Iodine it seems, usually sold as 'Isojin'..
Active ingredient Povidone-Iodine. "It has antiseptic properties that kills harmful micro organisms such as bacteria, virus and fungi within the throat and mouth."
Probably does naff all against viruses.
To gargle or not to gargle? | The Japan Times
The data out of iceland is interesting, indicating that 50 percent of positive cases are asymptomatic.
In Iceland, free coronavirus tests reveal 50% of cases show no symptoms | National Post
This is promising news, but what we desperately need to start doing is figuring out how many asymptomatic people are positive.
This is what Peter Attia is calling for here:
YouTube
It's tempting to look at data from Iceland and make the incorrect inference that 50 percent of asymptomatic people are actually carrying the virus (this would be great news, as it would imply that the case fatality risk is much smaller than expected, assuming most people in the population are asymptomatic).
But you have to do the proper test.
Suppose, for example, that only 5 percent of asymptomatic people are infected (bad news for CFR).

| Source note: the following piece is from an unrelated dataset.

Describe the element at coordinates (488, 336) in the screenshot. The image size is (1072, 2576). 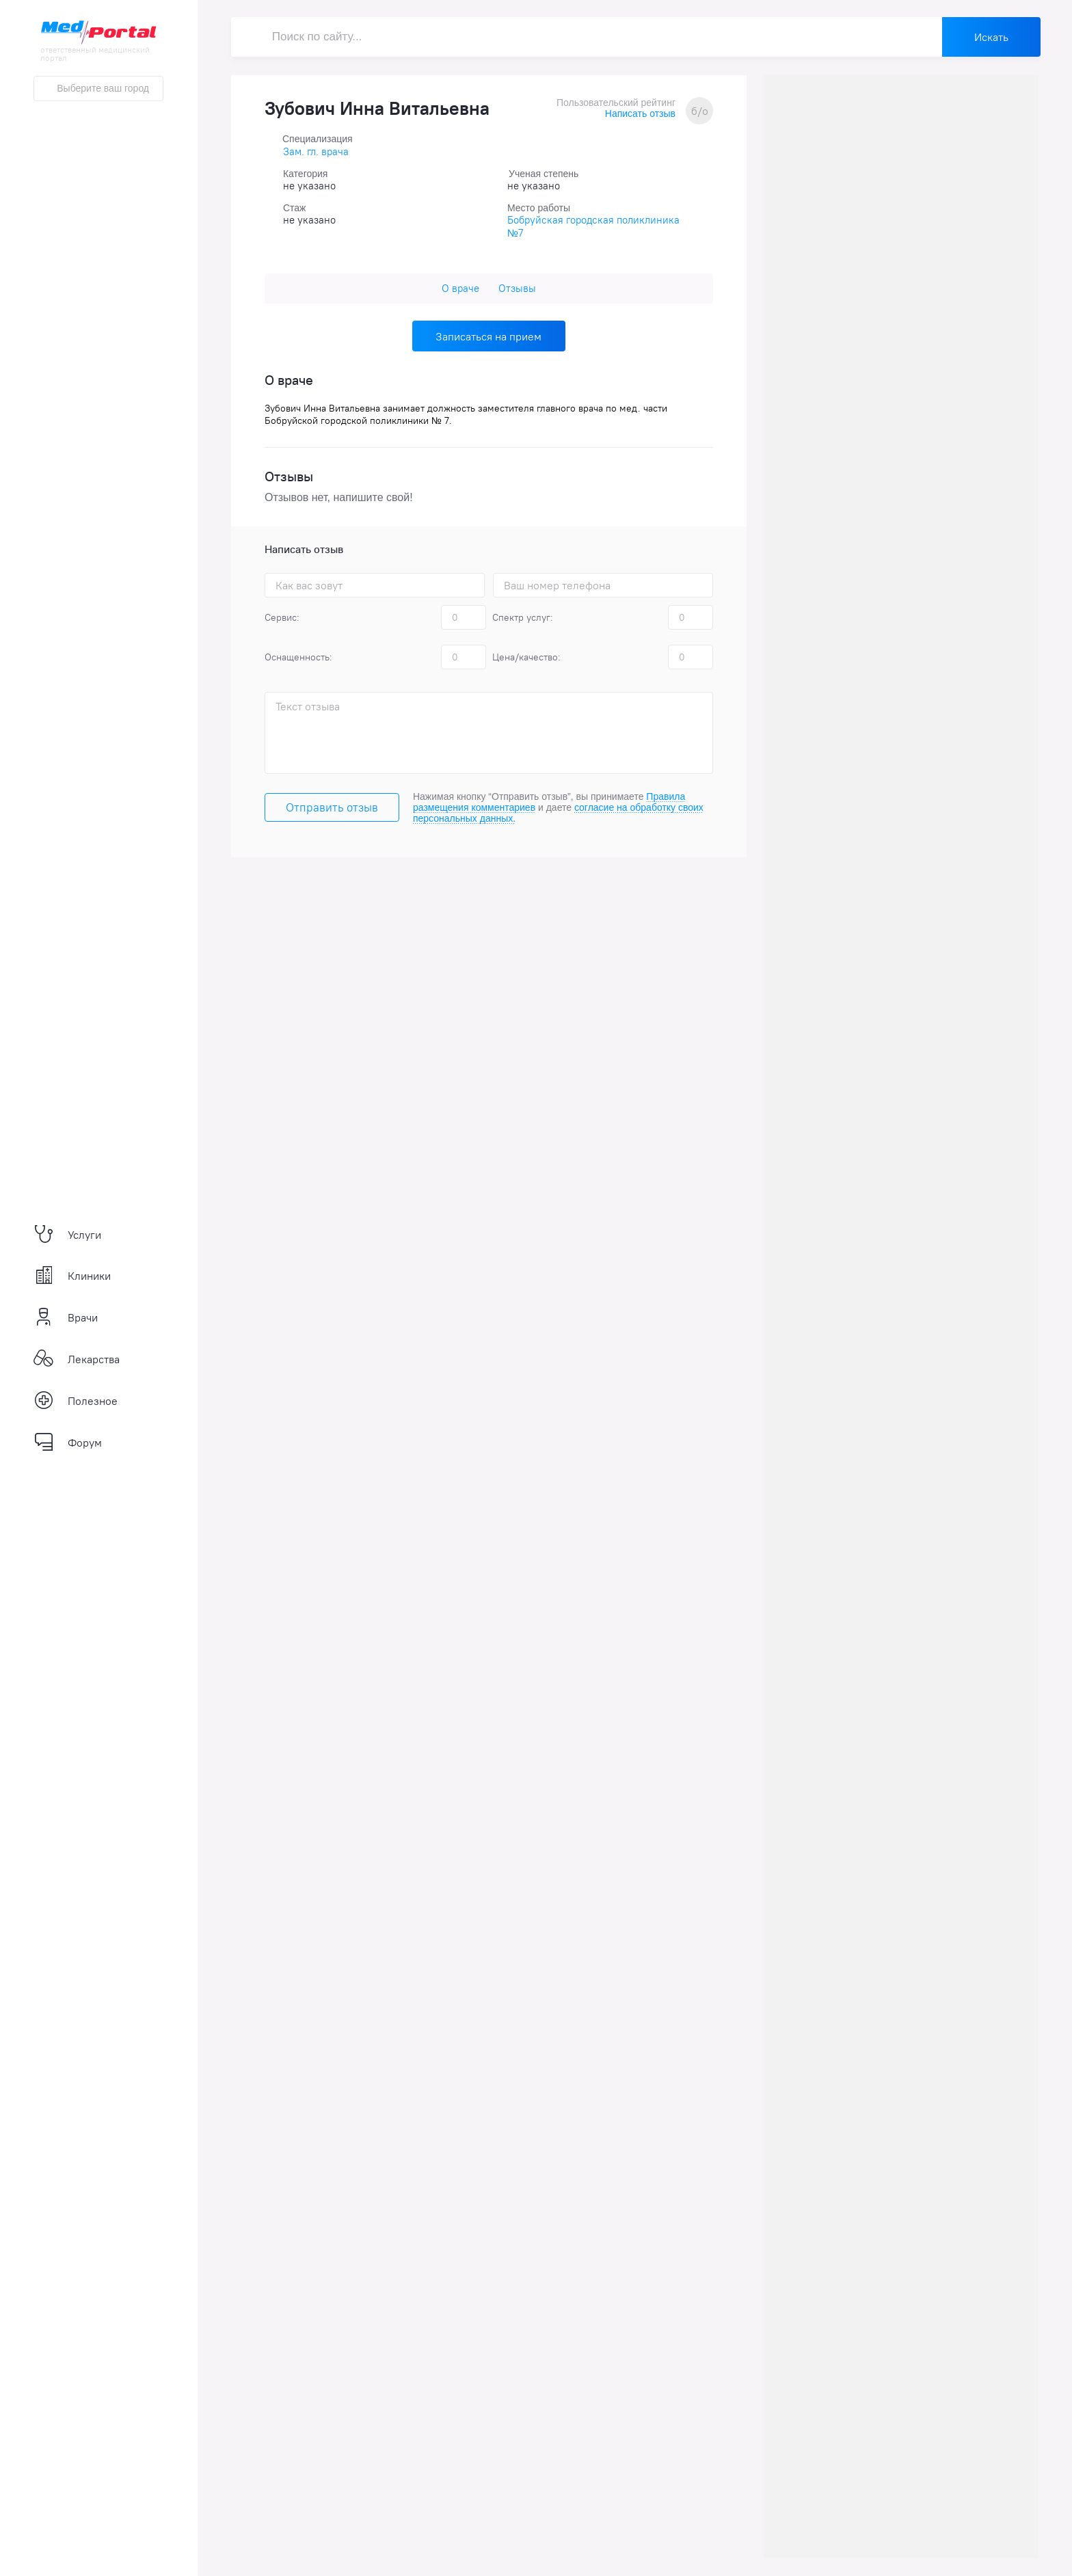 I see `Записаться на прием` at that location.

Also suppose that 70 percent of symptomatic people are infected.
Now suppose that asymptomatic people comprise 80 percent of the population, and symptomatic people comprise the remaining 20%.
Then, if you were to randomly test 100 people from the population, you'd expect 80 people to be asymptomatic, and 20 people to be symptomatic.
You'd thus expect 4 asymptomatic people to test positive, and 15 symptomatic people to test positive.
You'd then conclude (rightly) that 4/19 = ~20% of positive cases are asymptomatic.
But you'd be wrong to conclude that 20 percent of asymptomatic people are carriers (the correct percentage is 5%).
That's why you need to directly test (preferably randomly) asymptomatic people and get the figures (and test the same folks twice separated by 5-7 days). If it turns out that a huge chunk of them test positive (either for antibodies, or for the virus itself, and ignoring the issue of PCR vs culture testing), and if a large chunk of your population is asymptomatic, you can infer that a large chunk of your population has already been infected. And if this the case, this means two things:
1) The CFR is low in your community (assuming you haven't been inundated with a huge number of deaths). The fact that these folks tested positive while remaining asymptomatic for 5-7 days means that they're very unlikely to go on to get worse, let alone die.
2) You're likely already past the exponential phase of growth, which means that social distancing isn't as critical.
Take home point is that this sort of strategic testing of asymptomatic people might allow many communities to relax social distancing with low risk.
COVID-19: Attacks the 1-Beta Chain of Hemoglobin and Captures the Porphyrin to Inhibit Human Heme Metabolism
Have to wonder if this might explain some of the early reports that certain blood types were far more likely to survive. Also might explain some of the anecdotal reports of people who engage in intense aerobic exercise getting especially sick, and of patients suddenly going hypoxic in the waiting room.
A clarification:
Doctors are compelled to take the Hippocratic Oath: “First, do no harm”.
A question to all doctors who advocate the current COVID-19 government lockdown measures:
Are there any models which forecast the effect that these COVID-19 government lockdown measures will have on suicide rates?
The World Health Organisation states that
suicide accounted for 1.4% of all deaths worldwide, making it the 18th leading cause of death in 2016.